The subdivisions into class contact, non-contact time, planned activities, in-service days, parents’ evenings and so forth need to be consigned to the dustbin. Similarly, restrictions on management discretion regarding absence cover, staff development, out-of-school activities and payments to reflect more fairly responsibilities and effectiveness need to be swept away. There are more demarcations in teachers’ work than existed for riveters in the shipyards of the 1960s.

Not all the obstacles lie at the door of the SJNC. In the early eighties, when I was a relatively new member of the directorate, an incoming president of the Association of Directors of Education in Scotland, wishing to be responsive to a rising tide of democracy among the association’s young turks, invited suggestions for the theme of the next conference.
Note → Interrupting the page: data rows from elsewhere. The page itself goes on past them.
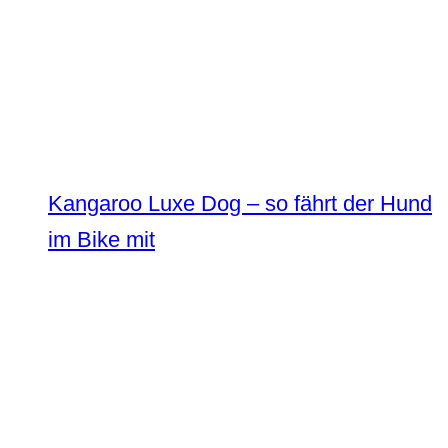
Kangaroo Luxe Dog – so fährt der Hund
im Bike mit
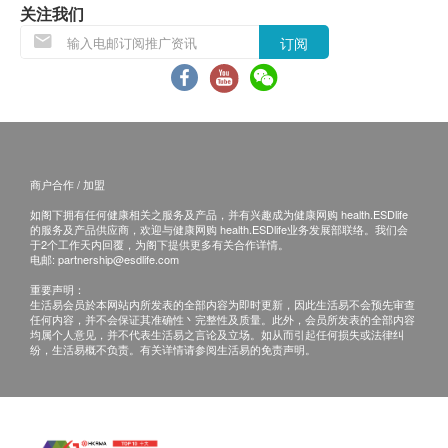
health.ESDlife】并没有经营或提供本服务/产品。
关注我们
有关此服务/产品的错漏或延误，或因使用此服务/
订阅
产品而引致的损失、损害、受伤或法律诉讼，健康
网购health.ESDlife概不负责。一切有关的索偿或
查询，须向提供服务之体检中心或商户提出。
止痕, 止敏感,头疮疗程后
商户合作 / 加盟
如阁下拥有任何健康相关之服务及产品，并有兴趣成为健康网购 health.ESDlife
的服务及产品供应商，欢迎与健康网购 health.ESDlife业务发展部联络。我们会
于2个工作天内回覆，为阁下提供更多有关合作详情。
电邮:
partnership@esdlife.com
重要声明：
生活易会员於本网站内所发表的全部内容为即时更新，因此生活易不会预先审查
任何内容，并不会保证其准确性丶完整性及质量。此外，会员所发表的全部内容
均属个人意见，并不代表生活易之言论及立场。如从而引起任何损失或法律纠
纷，生活易概不负责。有关详情请参阅生活易的免责声明。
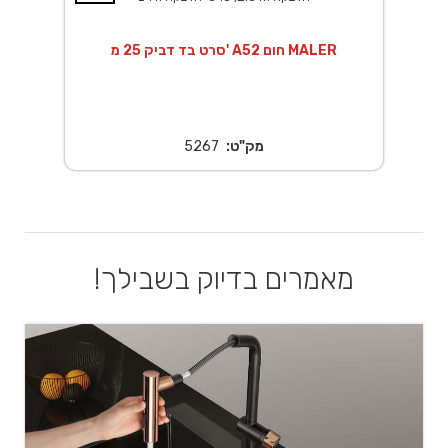
סרט בד דביק 25 מ' A52 חום MALER
ס
מק"ט:
5267
מאמרים בדיוק בשבילך!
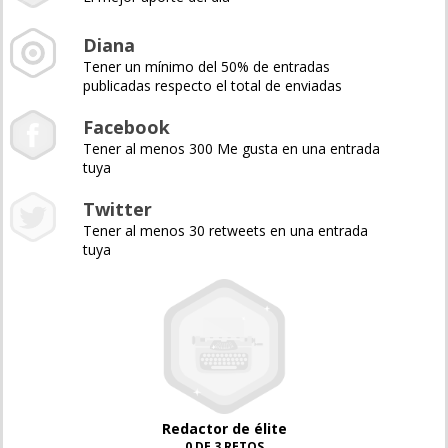
Diana
Tener un mínimo del 50% de entradas
publicadas respecto el total de enviadas
Facebook
Tener al menos 300 Me gusta en una entrada
tuya
Twitter
Tener al menos 30 retweets en una entrada
tuya
Redactor de élite
0 DE 3 RETOS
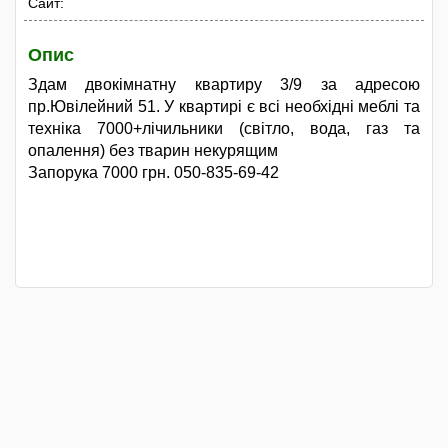
Сайт:
Опис
Здам двокімнатну квартиру 3/9 за адресою
пр.Ювілейний 51. У квартирі є всі необхідні меблі та
техніка 7000+лічильники (світло, вода, газ та
опалення) без тварин некурящим
Запорука 7000 грн. 050-835-69-42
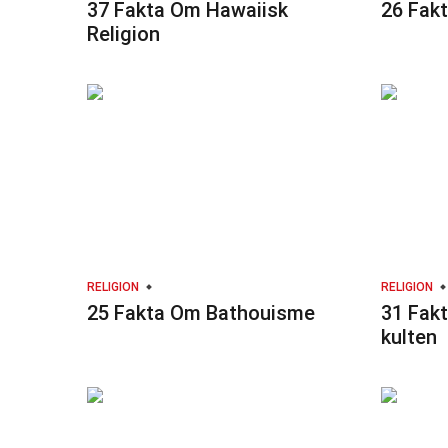
37 Fakta Om Hawaiisk
26 Fak
Religion
RELIGION
RELIGION
25 Fakta Om Bathouisme
31 Fak
kulten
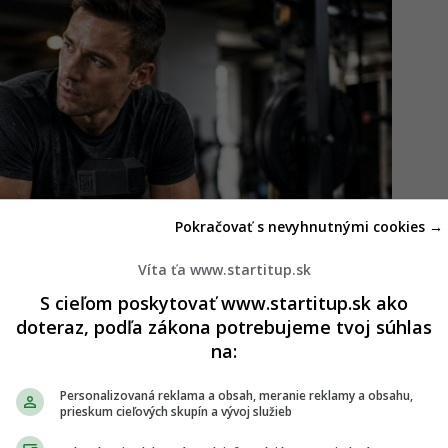
Pokračovať s nevyhnutnými cookies →
Víta ťa www.startitup.sk
S cieľom poskytovať www.startitup.sk ako
doteraz, podľa zákona potrebujeme tvoj súhlas
na:
viac svalov a lepšiu kondíciu. Jednoduchý
Personalizovaná reklama a obsah, meranie reklamy a obsahu,
prieskum cieľových skupín a vývoj služieb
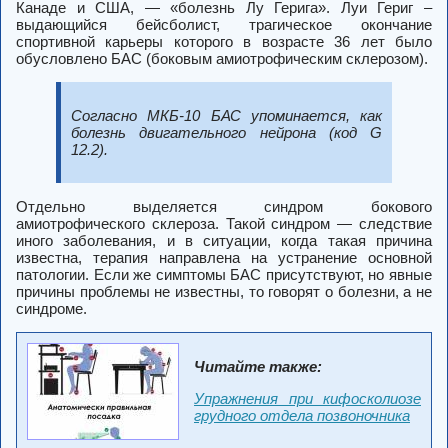
Канаде и США, — «болезнь Лу Герига». Луи Гериг –
выдающийся бейсболист, трагическое окончание
спортивной карьеры которого в возрасте 36 лет было
обусловлено БАС (боковым амиотрофическим склерозом).
Согласно МКБ-10 БАС упоминается, как
болезнь двигательного нейрона (код G
12.2).
Отдельно выделяется синдром бокового
амиотрофического склероза. Такой синдром — следствие
иного заболевания, и в ситуации, когда такая причина
известна, терапия направлена на устранение основной
патологии. Если же симптомы БАС присутствуют, но явные
причины проблемы не известны, то говорят о болезни, а не
синдроме.
Читайте также:
Упражнения при кифосколиозе
грудного отдела позвоночника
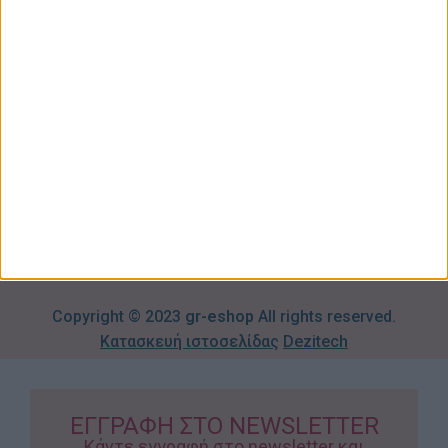
Σπίτι –
Επικοινωνία
Λογαριασμός
Κήπος
Μου
Blog
2310606082
Supermarket
Καλάθι
Όροι
Αγορών
Παιδικά –
Αποστολών
Βρεφικά
info@gr-
Πολιτική
Προσφορές
Απορρήτου
eshop.gr
Τρόποι
Πληρωμής
Επιστροφές
Προϊόντων
Copyright © 2023
gr-eshop
All rights reserved.
Κατασκευή ιστοσελίδας
Dezitech
ΕΓΓΡΑΦΗ ΣΤΟ NEWSLETTER
Κάντε εγγραφή στο newsletter και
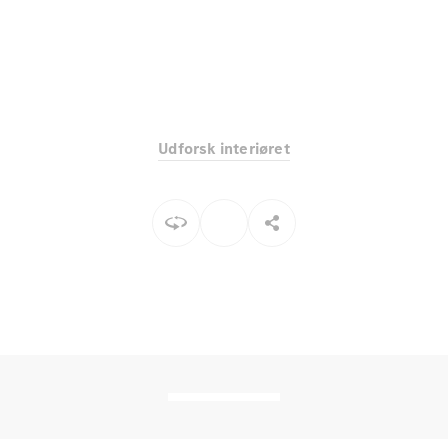
Elektrisk
SUV
Mercedes-
Maybach
Elektrisk
EQS SUV
GLA
GLA
Ny
Elektrisk
GLA
Ny
Udforsk interiøret
GLB
Elektrisk
GLB
GLC
Elektrisk
GLC
GLC Coupé
GLE
GLE Coupé
GLS
Mercedes-
Maybach
Ny
GLS
G-
Elektrisk
Klasse
G-Klasse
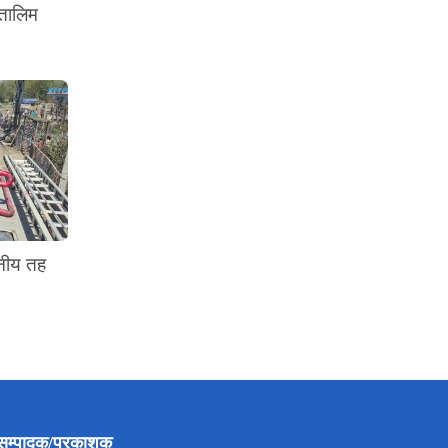
 तालिम
ानीय तह
सम्पादक/प्रकाशक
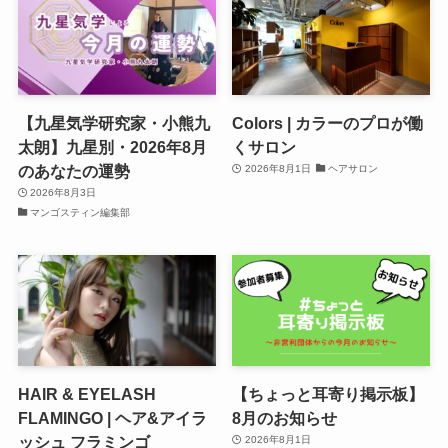
【九星気学研究家・小熊九
Colors | カラーのプロが働
太朗】九星別・2026年8月
くサロン
のあなたの運勢
2026年8月1日
ヘアサロン
2026年8月3日
マンゴスティン編集部
HAIR & EYELASH
【ちょっと耳寄り掲示板】
FLAMINGO | ヘア&アイラ
8月のお知らせ
ッシュ フラミンゴ
2026年8月1日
I somewhat diffidently suggested “Obstacles to change in Scottish education”, and cited not only teachers’ conditions of service and the School Code (Scotland) 1956, but also the rigidities of the General Teaching Council, the then plethora of examining bodies and the Government’s advisers on the curriculum. The suggestion was noted but as in the past the president’s choice prevailed.

The negotiators of the SJNC met in semi-secret conclave recently to take forward the findings of the Millennium Review. The teachers’ side has to recognise that any further procrastination will push the management side and the Government to a position where the future of the SJNC as a negotiating body cannot be supported. Progress on conditions is therefore essential in what Pat Watters, a leading South Lanarkshire councillor, has described as “a last chance saloon” scenario.

Whatever the progress that can be made, it will be important that the future of the SJNC is included in the education White Paper. Hopefully, the paper will also address the GTC, given the overlap of its activities with the responsibilities of local authorities. The proposed merger of the Scottish Consultative Council on the Curriculum and the Scottish Council for Educational Technology should also figure in a statement about change and modernisation.

During National Poetry Week I had occasion to look up Laurence Binyon’s “The Burning of the Leaves”. Perhaps Helen Liddell should take these lines to heart:

Now is the time for stripping the spirit bare,

Time for the burning of days ended and done,

Idle solace of things that have gone before,

Rootless hope and fruitless desire are there:

Let them go to the fire with never a look behind.

That world that was ours is a world that is ours no more

John Dobie retired at the end of last month as acting director of Edinburgh’s education support services.